New Delhi, Nov. 12: Exports fell 1.63 per cent to $23.2 billion in October, widening the trade deficit to $20.96 billion from $18.08 billion in the previous month.
While imports jumped 7.4 per cent to $44.2 billion on account of higher crude oil purchases, weak demand in the US and Europe led to a decline in exports. Prior to this, the highest monthly import was $45.2 billion in May 2011.
Exports in October last year stood at $23.63 billion.
Commerce secretary S. R. Rao said, “World trade is continuously contracting... it will have an impact on India’s trade.”
The increase in imports is because of the jump in gold and petroleum imports, Rao said.
Rafeeque Ahmed, president of the Federation of Indian Export Organisations, said, “Trade deficit is highest in recent times because of the hike in oil imports.”
Oil imports in October increased 31.6 per cent year-on-year to $14.78 billion. However, non-oil imports declined 1.73 per cent to $29.42 billion.
Ahmed saw a silver lining in the export fall being lower in growth terms compared with the precious month. He said the arrest in decline pointed to recovery and the decline in exports in October was mainly on account of a slowdown in domestic manufacturing.
“We will be seeing positive growth in exports from next month which may show double-digit growth from January onwards or even earlier,” Ahmed added.
Meanwhile, at the instance of commerce and trade minister Anand Sharma, the directorate general of foreign trade is reviewing the performance of different segments of the export sector.
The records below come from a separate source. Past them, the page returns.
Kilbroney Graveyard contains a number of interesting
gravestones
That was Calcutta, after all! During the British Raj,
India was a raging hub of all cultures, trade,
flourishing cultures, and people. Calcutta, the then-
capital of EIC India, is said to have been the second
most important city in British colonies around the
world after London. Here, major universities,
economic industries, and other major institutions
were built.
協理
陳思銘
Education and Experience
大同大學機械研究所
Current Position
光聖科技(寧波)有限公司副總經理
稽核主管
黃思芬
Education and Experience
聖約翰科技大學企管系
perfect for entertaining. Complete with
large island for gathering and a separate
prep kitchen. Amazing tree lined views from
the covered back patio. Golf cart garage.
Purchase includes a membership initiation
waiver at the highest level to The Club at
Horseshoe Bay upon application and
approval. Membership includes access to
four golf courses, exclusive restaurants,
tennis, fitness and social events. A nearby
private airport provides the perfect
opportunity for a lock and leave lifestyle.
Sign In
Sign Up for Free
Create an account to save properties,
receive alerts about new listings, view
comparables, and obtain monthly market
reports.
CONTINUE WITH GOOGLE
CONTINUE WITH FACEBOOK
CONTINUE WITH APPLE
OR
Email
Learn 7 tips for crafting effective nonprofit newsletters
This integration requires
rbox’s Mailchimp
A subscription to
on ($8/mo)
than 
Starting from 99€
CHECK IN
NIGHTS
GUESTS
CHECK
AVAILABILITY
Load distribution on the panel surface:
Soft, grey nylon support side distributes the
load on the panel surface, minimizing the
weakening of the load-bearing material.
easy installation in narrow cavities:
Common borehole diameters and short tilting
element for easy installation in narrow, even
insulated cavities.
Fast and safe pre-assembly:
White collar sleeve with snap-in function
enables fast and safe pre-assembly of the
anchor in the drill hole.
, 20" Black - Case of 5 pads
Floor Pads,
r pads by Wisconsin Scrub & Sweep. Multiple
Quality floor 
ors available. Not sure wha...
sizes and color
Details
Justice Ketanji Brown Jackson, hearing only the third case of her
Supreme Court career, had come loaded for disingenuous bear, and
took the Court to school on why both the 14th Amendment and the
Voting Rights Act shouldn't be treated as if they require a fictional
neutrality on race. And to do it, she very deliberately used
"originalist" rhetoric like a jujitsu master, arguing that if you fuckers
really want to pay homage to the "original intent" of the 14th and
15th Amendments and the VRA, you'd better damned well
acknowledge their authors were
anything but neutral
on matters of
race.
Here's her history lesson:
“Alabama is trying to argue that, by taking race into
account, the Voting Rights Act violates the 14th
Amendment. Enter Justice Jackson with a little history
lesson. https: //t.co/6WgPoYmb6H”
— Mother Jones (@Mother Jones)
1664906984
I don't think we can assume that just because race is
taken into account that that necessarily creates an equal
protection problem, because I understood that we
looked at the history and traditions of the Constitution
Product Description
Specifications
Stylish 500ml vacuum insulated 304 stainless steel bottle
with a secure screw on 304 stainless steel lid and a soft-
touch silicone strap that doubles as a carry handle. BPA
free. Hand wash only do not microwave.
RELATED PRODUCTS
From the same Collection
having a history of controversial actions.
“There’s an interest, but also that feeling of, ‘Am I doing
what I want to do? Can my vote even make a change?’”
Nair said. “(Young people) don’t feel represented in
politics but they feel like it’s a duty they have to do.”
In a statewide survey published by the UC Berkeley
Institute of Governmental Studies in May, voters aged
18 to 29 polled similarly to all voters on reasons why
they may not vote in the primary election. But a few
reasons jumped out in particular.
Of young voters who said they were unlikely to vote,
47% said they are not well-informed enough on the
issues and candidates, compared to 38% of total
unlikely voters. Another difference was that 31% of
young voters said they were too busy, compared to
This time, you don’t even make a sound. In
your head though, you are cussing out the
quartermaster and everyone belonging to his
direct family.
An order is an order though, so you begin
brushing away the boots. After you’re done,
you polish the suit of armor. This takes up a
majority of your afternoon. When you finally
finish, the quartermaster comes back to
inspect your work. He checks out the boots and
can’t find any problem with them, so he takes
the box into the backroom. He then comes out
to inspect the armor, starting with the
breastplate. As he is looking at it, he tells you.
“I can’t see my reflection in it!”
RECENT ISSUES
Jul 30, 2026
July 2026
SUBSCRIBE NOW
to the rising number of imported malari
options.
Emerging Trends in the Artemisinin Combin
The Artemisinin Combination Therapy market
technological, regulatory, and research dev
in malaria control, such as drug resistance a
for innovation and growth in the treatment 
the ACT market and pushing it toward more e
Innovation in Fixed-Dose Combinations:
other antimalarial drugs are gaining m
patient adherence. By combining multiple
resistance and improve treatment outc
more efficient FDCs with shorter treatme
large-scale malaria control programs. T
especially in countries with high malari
“The DGFT has done an extensive consultation with all the stakeholders. I think the review will be completed in the next two days,” Rao said.
He said after the analysis of the sector, the minister would take a call on whether there was any requirement of a mid-term review of the Foreign Trade Policy and if steps were needed to boost exports.
When asked if government would provide some support to exporters, the secretary said “of course”.